Cultura Arqueología subacuática

Jóvenes del Caribe Sur cuidan patrimonio en el fondo del mar y recuperan su historia perdida

La arqueología subacuática empezó a nacer en el Caribe del país con el proyecto del Centro Comunitario de Buceo Embajadores y Embajadoras del Mar.

Esta es una historia sobre cómo respirar bajo el agua, sobre el sonido de las olas de la playa de Puerto Viejo, sobre encontrar en los artefactos en el fondo del mar una historia que se ha perdido, y sobre cuidar el patrimonio que sobrevive en un mundo submarino.

Los primeros pescadores de tortugas que llegaron a vivir a la playa de Cahuita vieron de lejos esos artefactos extraños en el fondo del mar. Muchos años después, un proyecto de gestión comunitaria significó un llamado para hijos, nietos y bisnietos de estos pescadores y pobladores originarios de Puerto Viejo, Cocles, Cahuita y Gandoca.

Jóvenes de Puerto Viejo, Cocles, Cahuita y Gandoca son parte del Centro Comunitario de Buceo Embajadores y Embajadoras del Mar. (Foto: Cortesía CCB).

Hoy en día estos jóvenes del Caribe Sur aprenden buceo scuba en el Centro Comunitario de Buceo Embajadores y Embajadoras del Mar (CCB), una iniciativa sin fines de lucro, que empezó en el 2016. Pero además, el Centro ha capacitado a los jóvenes para hacer trabajo de campo en arqueología subacuática en el Parque Nacional Cahuita, donde yacen vestigios de naufragios de embarcaciones que forman parte del arrecife coralino.

Pete Stevens Rodríguez tiene 20 años y vive en Puerto Viejo.
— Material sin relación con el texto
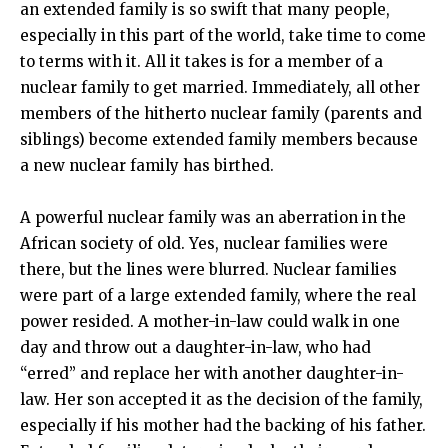
an extended family is so swift that many people,
especially in this part of the world, take time to come
to terms with it. All it takes is for a member of a
nuclear family to get married. Immediately, all other
members of the hitherto nuclear family (parents and
siblings) become extended family members because
a new nuclear family has birthed.
A powerful nuclear family was an aberration in the
African society of old. Yes, nuclear families were
there, but the lines were blurred. Nuclear families
were part of a large extended family, where the real
power resided. A mother-in-law could walk in one
day and throw out a daughter-in-law, who had
“erred” and replace her with another daughter-in-
law. Her son accepted it as the decision of the family,
especially if his mother had the backing of his father.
Cuando sus primos lo invitaron a ir al Centro por primera vez estaba recién entrando al cole, surfeaba y dice que no tenía un plan de vida. Cuenta que la primera vez que se animó a bucear lo pensó “bastantillo”. Así tuvo su “bautizo”, que es como le llaman a esa primera inmersión a baja profundidad (2-3 metros).

“Es una sensación maravillosa, es mágico poder estar bajo el agua, uno se teletransporta, ver los peces, las langostas, ver los pargos como se esconden, como nadan; es sumergirse en otro mundo”, describió Stevens.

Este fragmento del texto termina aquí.